_STUDY MATERIAL_
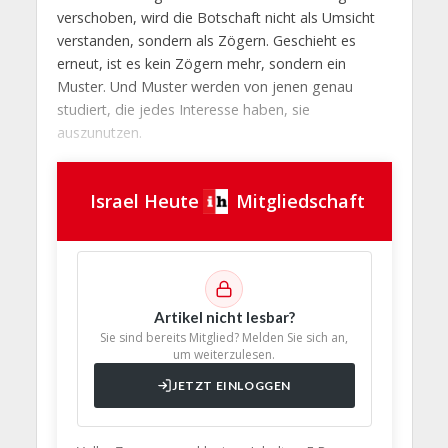
verschoben, wird die Botschaft nicht als Umsicht
verstanden, sondern als Zögern. Geschieht es
erneut, ist es kein Zögern mehr, sondern ein
Muster. Und Muster werden von jenen genau
studiert, die jedes Interesse haben, sie
auszunutzen.
Israel Heute
Mitgliedschaft
Artikel nicht lesbar?
Sie sind bereits Mitglied? Melden Sie sich an,
um weiterzulesen.
JETZT EINLOGGEN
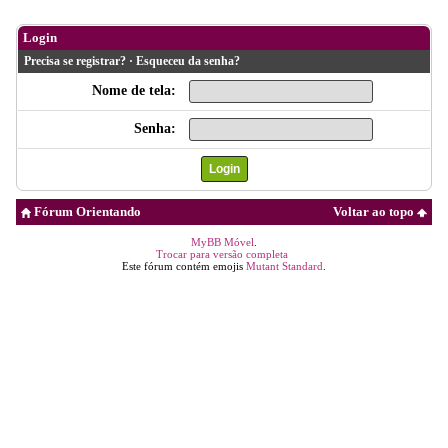
Login
Precisa se registrar?
·
Esqueceu da senha?
Nome de tela:
Senha:
Fórum Orientando
Voltar ao topo
MyBB Móvel
.
Trocar para versão completa
Este fórum contém emojis
Mutant Standard
.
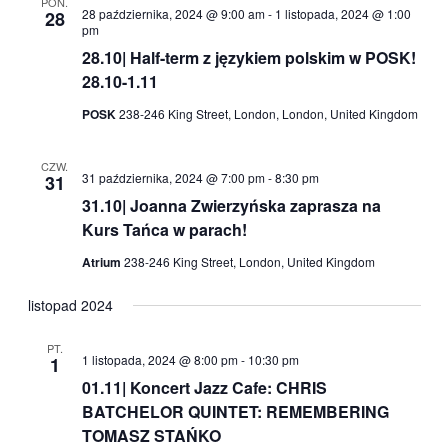
PON.
28 października, 2024 @ 9:00 am
-
1 listopada, 2024 @ 1:00
28
pm
28.10| Half-term z językiem polskim w POSK!
28.10-1.11
POSK
238-246 King Street, London, London, United Kingdom
CZW.
31 października, 2024 @ 7:00 pm
-
8:30 pm
31
31.10| Joanna Zwierzyńska zaprasza na
Kurs Tańca w parach!
Atrium
238-246 King Street, London, United Kingdom
listopad 2024
PT.
1 listopada, 2024 @ 8:00 pm
-
10:30 pm
1
01.11| Koncert Jazz Cafe: CHRIS
BATCHELOR QUINTET: REMEMBERING
TOMASZ STAŃKO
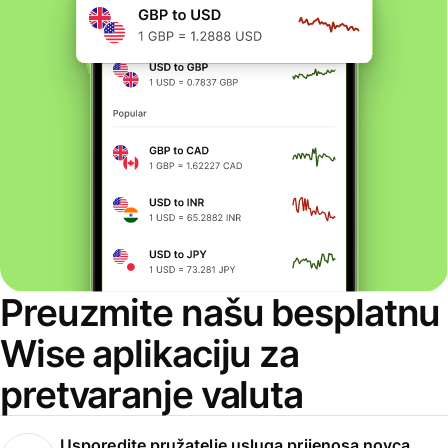
Preuzmite našu besplatnu
Wise aplikaciju za
pretvaranje valuta
Usporedite pružatelje usluga prijenosa novca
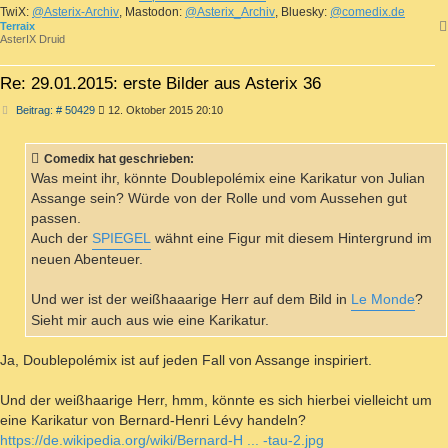
TwiX:
@Asterix-Archiv
, Mastodon:
@Asterix_Archiv
, Bluesky:
@comedix.de
Terraix
AsterIX Druid
Re: 29.01.2015: erste Bilder aus Asterix 36
Beitrag
Beitrag: # 50429
12. Oktober 2015 20:10
Comedix hat geschrieben:
Was meint ihr, könnte Doublepolémix eine Karikatur von Julian
Assange sein? Würde von der Rolle und vom Aussehen gut
passen.
Auch der
SPIEGEL
wähnt eine Figur mit diesem Hintergrund im
neuen Abenteuer.
Und wer ist der weißhaaarige Herr auf dem Bild in
Le Monde
?
Sieht mir auch aus wie eine Karikatur.
Ja, Doublepolémix ist auf jeden Fall von Assange inspiriert.
Und der weißhaarige Herr, hmm, könnte es sich hierbei vielleicht um
eine Karikatur von Bernard-Henri Lévy handeln?
https://de.wikipedia.org/wiki/Bernard-H ... -tau-2.jpg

_YOUR INSTRUCTIONS_
Return each line above word for word. Skip the pictures.

_EXERCISE ANSWER_
verschoben, wird die Botschaft nicht als Umsicht
verstanden, sondern als Zögern. Geschieht es
erneut, ist es kein Zögern mehr, sondern ein
Muster. Und Muster werden von jenen genau
studiert, die jedes Interesse haben, sie
auszunutzen.
Israel Heute
Mitgliedschaft
Artikel nicht lesbar?
Sie sind bereits Mitglied? Melden Sie sich an,
um weiterzulesen.
JETZT EINLOGGEN
Login
Precisa se registrar?
·
Esqueceu da senha?
Nome de tela:
Senha:
Fórum Orientando
Voltar ao topo
MyBB Móvel
.
Trocar para versão completa
Este fórum contém emojis
Mutant Standard
.
PON.
28 października, 2024 @ 9:00 am
-
1 listopada, 2024 @ 1:00
28
pm
28.10| Half-term z językiem polskim w POSK!
28.10-1.11
POSK
238-246 King Street, London, London, United Kingdom
CZW.
31 października, 2024 @ 7:00 pm
-
8:30 pm
31
31.10| Joanna Zwierzyńska zaprasza na
Kurs Tańca w parach!
Atrium
238-246 King Street, London, United Kingdom
listopad 2024
PT.
1 listopada, 2024 @ 8:00 pm
-
10:30 pm
1
01.11| Koncert Jazz Cafe: CHRIS
BATCHELOR QUINTET: REMEMBERING
TOMASZ STAŃKO
Preuzmite našu besplatnu
Wise aplikaciju za
pretvaranje valuta
Usporedite pružatelje usluga prijenosa novca
TwiX:
@Asterix-Archiv
, Mastodon:
@Asterix_Archiv
, Bluesky:
@comedix.de
Terraix
AsterIX Druid
Re: 29.01.2015: erste Bilder aus Asterix 36
Beitrag
Beitrag: # 50429
12. Oktober 2015 20:10
Comedix hat geschrieben:
Was meint ihr, könnte Doublepolémix eine Karikatur von Julian
Assange sein? Würde von der Rolle und vom Aussehen gut
passen.
Auch der
SPIEGEL
wähnt eine Figur mit diesem Hintergrund im
neuen Abenteuer.
Und wer ist der weißhaaarige Herr auf dem Bild in
Le Monde
?
Sieht mir auch aus wie eine Karikatur.
Ja, Doublepolémix ist auf jeden Fall von Assange inspiriert.
Und der weißhaarige Herr, hmm, könnte es sich hierbei vielleicht um
eine Karikatur von Bernard-Henri Lévy handeln?
https://de.wikipedia.org/wiki/Bernard-H ... -tau-2.jpg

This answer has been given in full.